Julian Assange has been arrested on those Swedish rape charges. Does this mean we can expect him to release that "poison pill"? The Daily Mail reported days ago that Assange would "release poison pill of damaging secrets if killed or arrested." CNN says it's been called a "doomsday file," and Assange calls it his insurance. It's an encrypted file that you need a password to open, and Wikileaks may publish the password online since its founder has been arrested. CNN's expert calls it a form of blackmail and figures governments everywhere have supercomputers working constantly to crack the code.
So, here we are. The New York Times reports that a British court has denied bail to the infamous Wikileaks founder, and Assange says he will fight extradition to Sweden. According to Foreign Policy, he turned himself in at a London police station. The Guardian says "Assange denies the allegations, which stem from a visit to Sweden in August."
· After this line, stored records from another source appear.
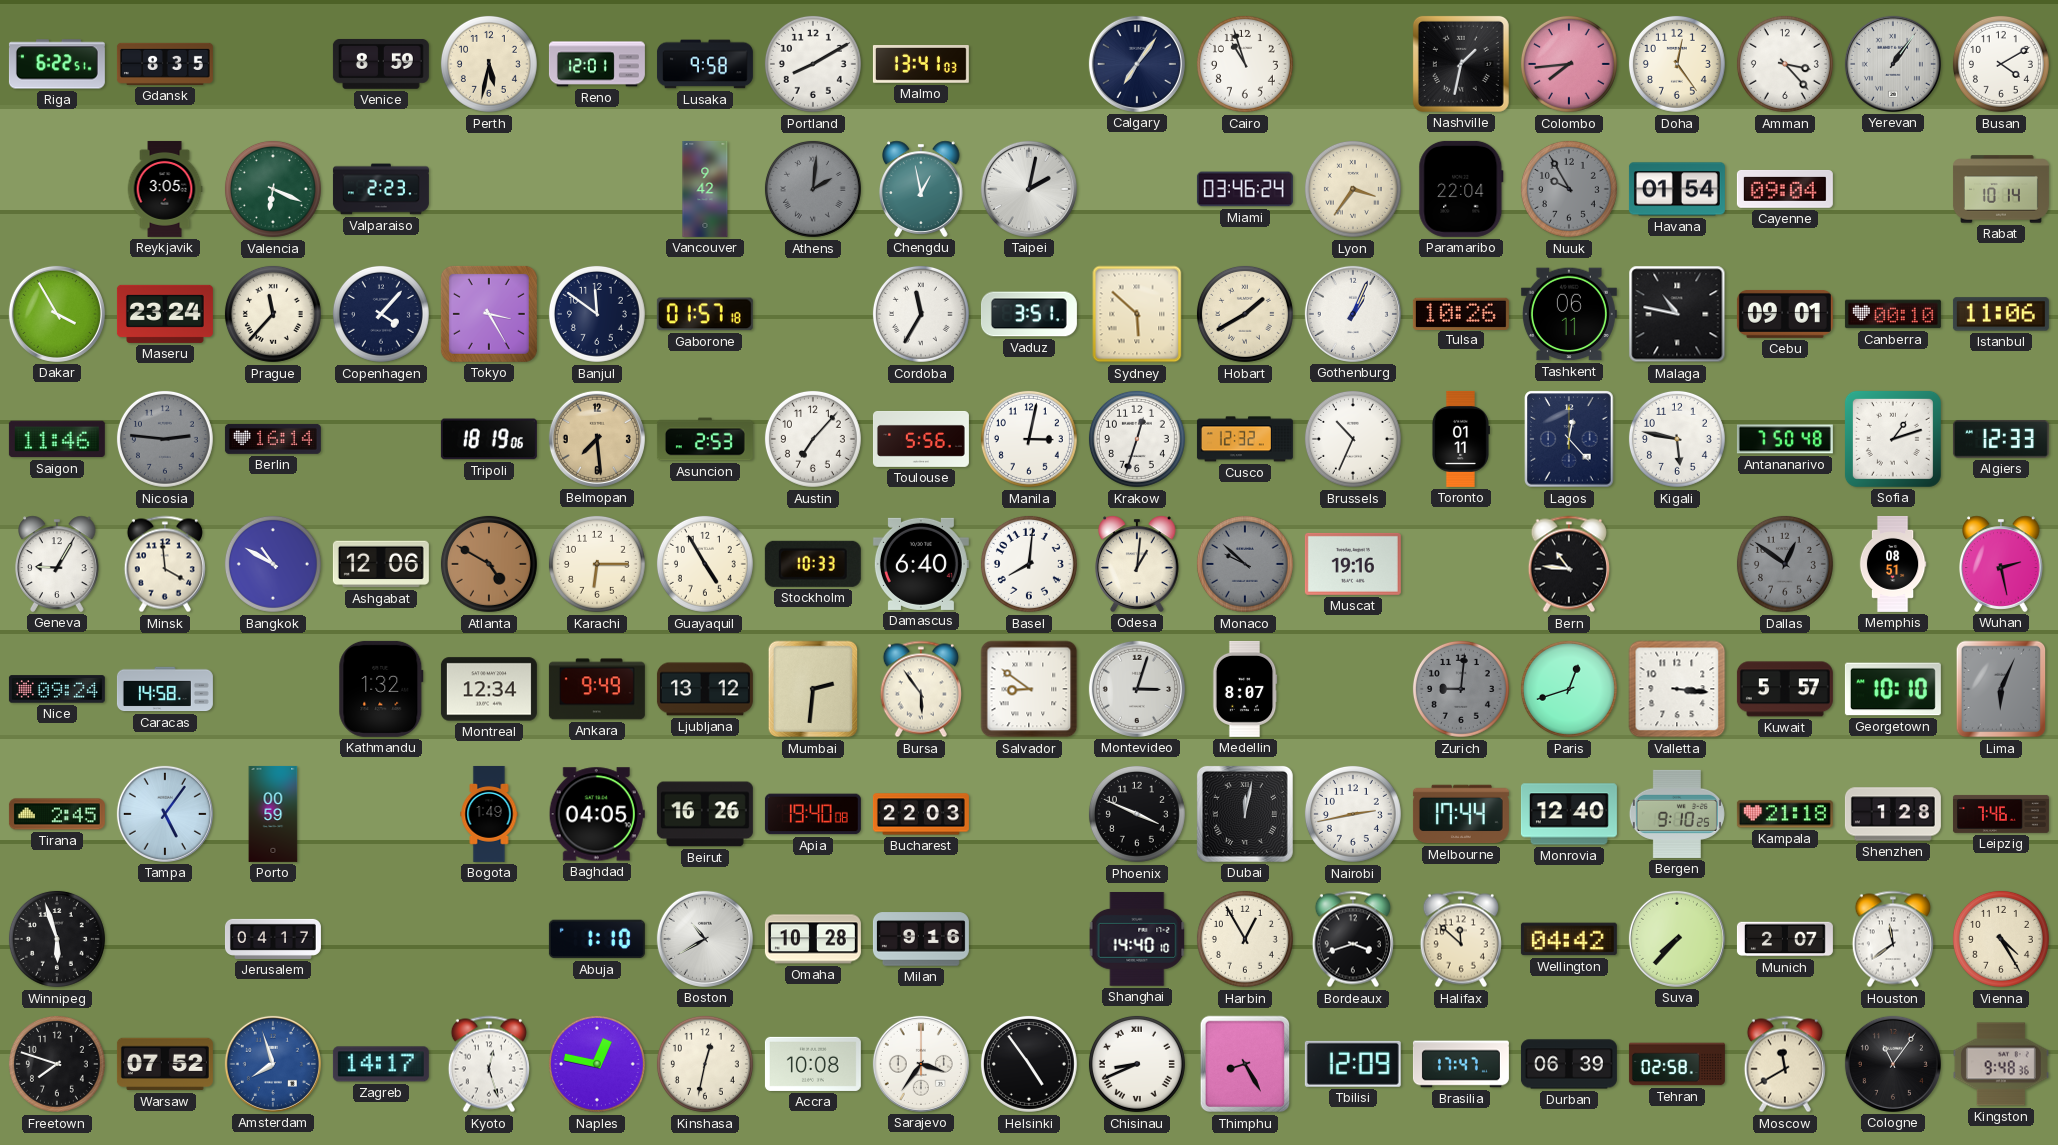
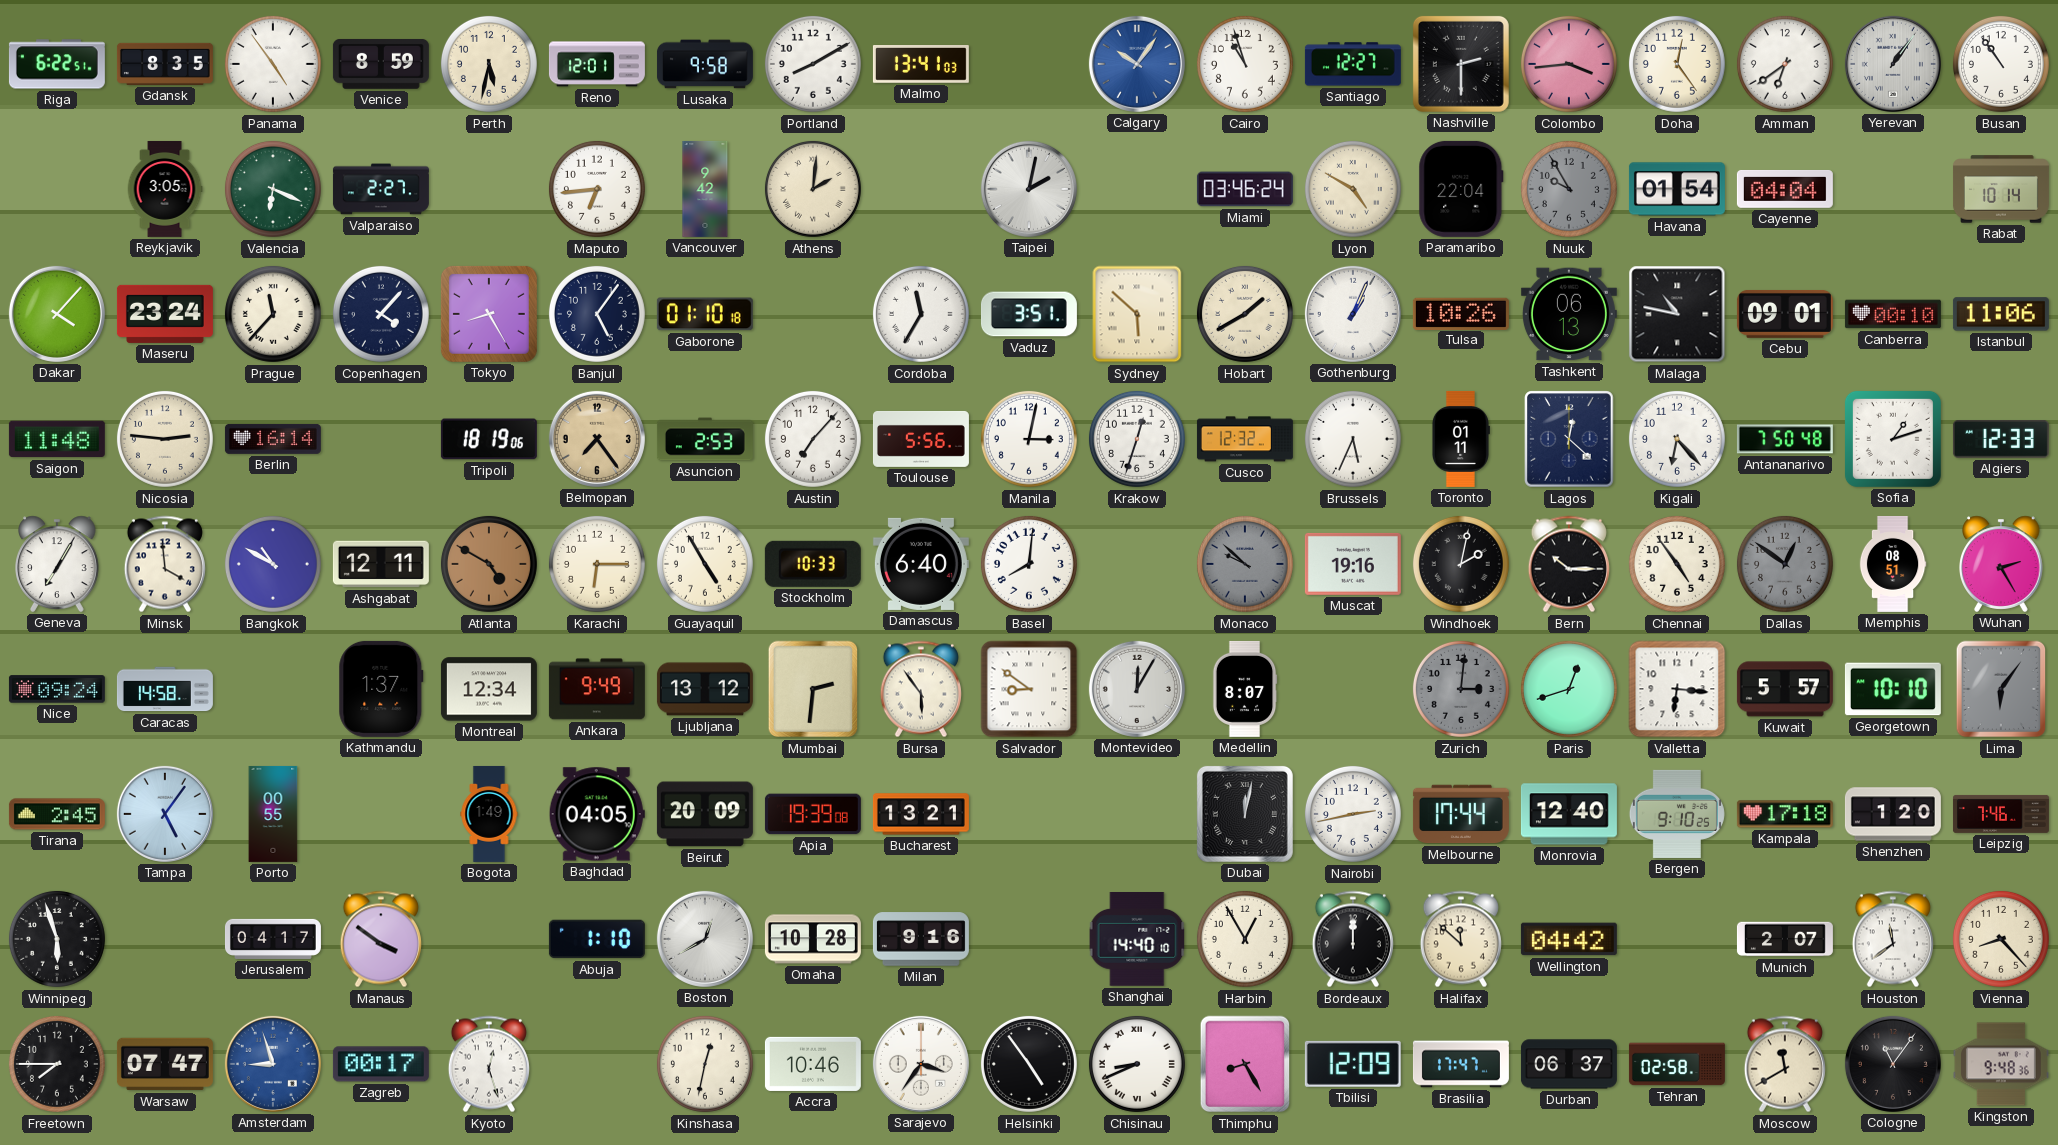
Panama: none -> 4:54
Calgary: 7:06 -> 10:06
Calgary dial: navy -> blue
Santiago: none -> 12:27
Nashville: 1:32 -> 2:30
Colombo: 7:44 -> 3:44
Amman: 3:23 -> 6:39
Busan: 4:10 -> 10:54
Valparaiso: 2:23 -> 2:27
Maputo: none -> 6:44
Athens dial: grey -> cream
Chengdu: 12:58 -> none
Lyon: 3:36 -> 4:50
Cayenne: 09:04 -> 04:04
Dakar: 3:55 -> 4:07
Tokyo: 3:25 -> 8:25
Banjul: 11:51 -> 5:06
Gaborone: 01:57 -> 01:10
Tashkent: 06:11 -> 06:13
Saigon: 11:46 -> 11:48
Nicosia dial: grey -> cream
Belmopan: 7:29 -> 7:24
Brussels: 10:34 -> 5:34
Lagos: 12:23 -> 12:22
Kigali: 5:47 -> 6:23
Geneva: 9:05 -> 7:05
Ashgabat: 12:06 -> 12:11
Odesa: 1:01 -> none
Windhoek: none -> 2:02
Bern: 10:46 -> 10:15
Chennai: none -> 4:54
Wuhan: 2:28 -> 2:25
Kathmandu: 1:32 -> 1:37
Montevideo: 3:03 -> 12:05
Zurich: 9:01 -> 3:01
Valletta: 3:16 -> 6:16
Lima: 6:04 -> 6:06
Porto: 00:59 -> 00:55
Beirut: 16:26 -> 20:09
Apia: 19:40 -> 19:39
Bucharest: 22:03 -> 13:21
Phoenix: 3:49 -> none
Kampala: 21:18 -> 17:18
Shenzhen: 1:28 -> 1:20
Manaus: none -> 3:51
Boston: 10:40 -> 12:40
Bordeaux: 3:42 -> 12:00
Suva: 7:37 -> none
Vienna: 4:25 -> 8:23
Freetown: 7:48 -> 7:45
Warsaw: 07:52 -> 07:47
Amsterdam: 7:57 -> 8:57
Zagreb: 14:17 -> 00:17
Naples: 12:47 -> none
Accra: 10:08 -> 10:46
Durban: 06:39 -> 06:37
Assange's Wikileaks colleagues said via Twitter that they won't be stopped:
“Today’s actions against our editor-in-chief Julian Assange won’t affect our operations: we will release more cables tonight as normal."My conservative streak comes out with this story. I don't think it's wise to have all aspects of government completely transparent, and so, I can't support Assange without understanding more about how his group decides to release information and why.
Being anti-secrets is not enough. Discretion is necessary when lives are on the line. However, has Assange published anything yet that truly endangers lives? As I've said before, the Pentagon says he has, but I add now that government objections may be based on fear that he eventually will get someone killed not that he's already done anything that could have that end result. And so, if he hasn't done that yet, then is it legal to prosecute him for information dissemination?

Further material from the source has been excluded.